Queste macroscopiche anomalie sono il frutto della progressiva distruzione dell’Irpef. Che Alessandro Santoro, professore di Scienza delle finanze alla Bicocca di Milano (ha collaborato con il governo di Mario Draghi), considera la prima area di sofferenza del nostro Fisco: «In origine tutti i redditi sarebbero dovuti rientrare nell’Irpef, sia quelli da lavoro, sia quelli da capitale. Ma con gli innumerevoli interventi introdotti in 50 anni, l’imposta sui redditi delle persone fisiche ha perso la sua struttura, è diventata una somma di disposizioni accavallate l’una sull’altra, priva di equità e generalità. È un’Irpef à la carte, ognuno ha la sua». Mentre i redditi da capitale o da immobili vengono tassati in modo diverso a seconda che provengano da titoli pubblici, azioni o da contratti con cedolare secca, quelli da lavoro sono trattati a loro volta in misura differente in base alle detrazioni di cui godono i loro percettori. «Sembra che in questo Paese quando a un politico viene in mente di aiutare una certa categoria, la prima cosa che fa è proporre una nuova agevolazione fiscale» chiosa Santoro.

Il risultato è che abbiamo un sistema complicato e squilibrato: troppe le vie di fuga a disposizione dei contribuenti. E di conseguenza le aliquote restano elevate per salvare i conti pubblici. Quindi «non basta ridisegnare aliquote e scaglioni, ma occorre una riforma organica dell’Irpef» sostiene Santoro. Secondo il professore della Bicocca la soluzione ideale sarebbe riportare tutti i redditi nell’Irpef, sia quelli da lavoro, sia da capitale, e abbassare le aliquote. Si otterrebbe di fatto, a parità di gettito, un aumento della tassazione sul patrimonio e un abbassamento delle imposte sul lavoro. Come ci chiedono da anni Commissione europea e Fondo monetario. Ma questa soluzione, ammette Santoro, è politicamente inattuabile e bisognerebbe accontentarsi di raggiungere un obiettivo più modesto, già abbozzato da Draghi, che vedremo più avanti.

Il secondo fronte è la lotta all’evasione: in questi ultimi anni sono stati ottenuti dei buoni risultati (in cinque anni il tax gap, cioè lo scarto tra quello che lo Stato incassa e il gettito teorico in assenza di evasione, si è ridotto, in termini relativi allo stesso gettito teorico, di 5 punti percentuali) ma il livello di nero è ancora troppo alto.

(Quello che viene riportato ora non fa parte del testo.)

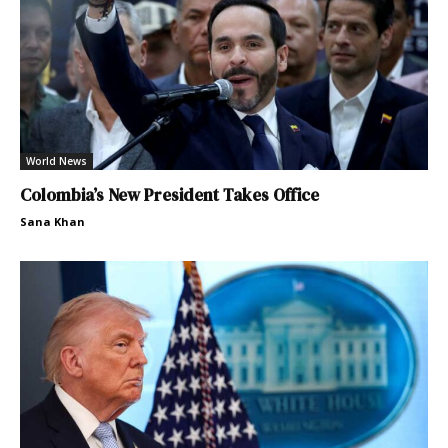
World News
Colombia’s New President Takes Office
Sana Khan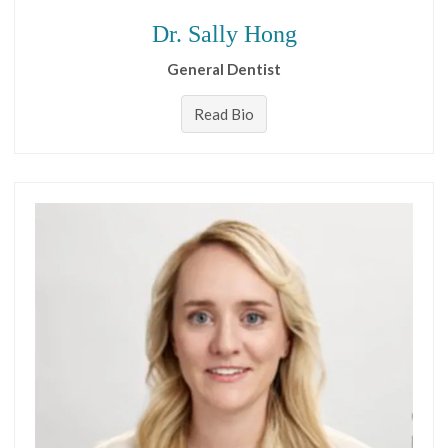
Dr. Sally Hong
General Dentist
Read Bio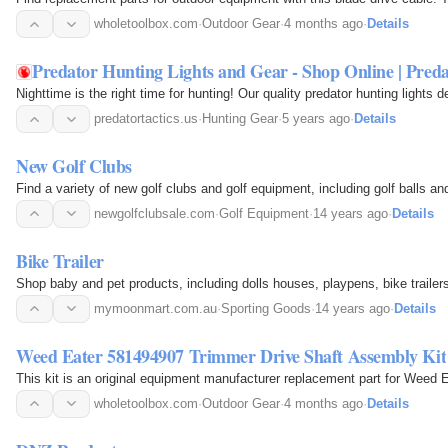
wholetoolbox.com
·
Outdoor Gear
·
4 months ago
·
Details
Predator Hunting Lights and Gear - Shop Online | Preda
Nighttime is the right time for hunting! Our quality predator hunting lights
predatortactics.us
·
Hunting Gear
·
5 years ago
·
Details
New Golf Clubs
Find a variety of new golf clubs and golf equipment, including golf balls an
newgolfclubsale.com
·
Golf Equipment
·
14 years ago
·
Details
Bike Trailer
Shop baby and pet products, including dolls houses, playpens, bike trailers
mymoonmart.com.au
·
Sporting Goods
·
14 years ago
·
Details
Weed Eater 581494907 Trimmer Drive Shaft Assembly Kit
This kit is an original equipment manufacturer replacement part for Weed E
wholetoolbox.com
·
Outdoor Gear
·
4 months ago
·
Details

Quindi bisognerebbe dare all’amministrazione gli strumenti giusti per combattere l’evasione fiscale.

Visti con questa prospettiva, i provvedimenti prospettati dall’esecutivo vanno nella giusta direzione? L’insistere su riduzione delle aliquote, su flat tax o su concordato preventivo non ci allontanano forse dall’obiettivo di una maggiore equità? A queste domande Santoro risponde in modo laico e anche sorprendente: «Il numero di scaglioni o di aliquote non è importante, la progressività si ottiene anche con un corretto sistema di detrazioni. E il concordato preventivo in sé non va demonizzato, se ne sono fatti tanti con risultati alterni: se l’asticella del reddito futuro del contribuente è collocata in posizione sufficientemente ambiziosa, può funzionare ma bisogna stare molto attenti a non trasformarlo in un condono generalizzato che sarebbe inaccettabile». Invece il quoziente familiare ora servirebbe a poco, alla luce del nuovo assegno per i figli, molto utile sarà la revisione delle detrazioni. «Ma è difficile da realizzare se nel contempo non si riorganizza l’Irpef nel suo complesso» avverte lo studioso.

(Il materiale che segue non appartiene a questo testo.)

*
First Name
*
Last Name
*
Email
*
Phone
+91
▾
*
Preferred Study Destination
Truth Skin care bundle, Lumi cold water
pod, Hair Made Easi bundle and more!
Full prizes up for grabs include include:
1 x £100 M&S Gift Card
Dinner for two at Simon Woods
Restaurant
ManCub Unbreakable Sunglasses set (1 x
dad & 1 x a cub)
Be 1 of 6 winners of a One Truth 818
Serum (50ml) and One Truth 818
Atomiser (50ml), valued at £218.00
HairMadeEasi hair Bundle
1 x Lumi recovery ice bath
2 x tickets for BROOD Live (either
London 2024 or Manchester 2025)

Gli esperti che, come Santoro e Visco, hanno avuto occasione di lavorare con i governi passati sanno quanto sia difficile per i politici realizzare una riforma organica del Fisco. Basti pensare a cosa è successo al progetto avviato da Draghi con un disegno di legge che prevedeva anche l’aggiornamento del catasto: «La parte più rilevante della riforma proposta» ricorda Visco «era la revisione del sistema di imposizione personale sui redditi con l’introduzione “graduale” di un sistema organico di dual income tax. Il sistema duale distingue i redditi di lavoro da quelli di capitale. Mentre i primi continuerebbero a essere soggetti all’imposizione progressiva, ai redditi di capitale si applicherebbe una sola aliquota proporzionale». Una piccola rivoluzione, insomma, che avrebbe lentamente portato tutti i redditi da capitale ad avere la stessa aliquota. Niente di drammatico. Eppure il progetto è stato colpito e affondato. Chi tocca il Fisco si scotta.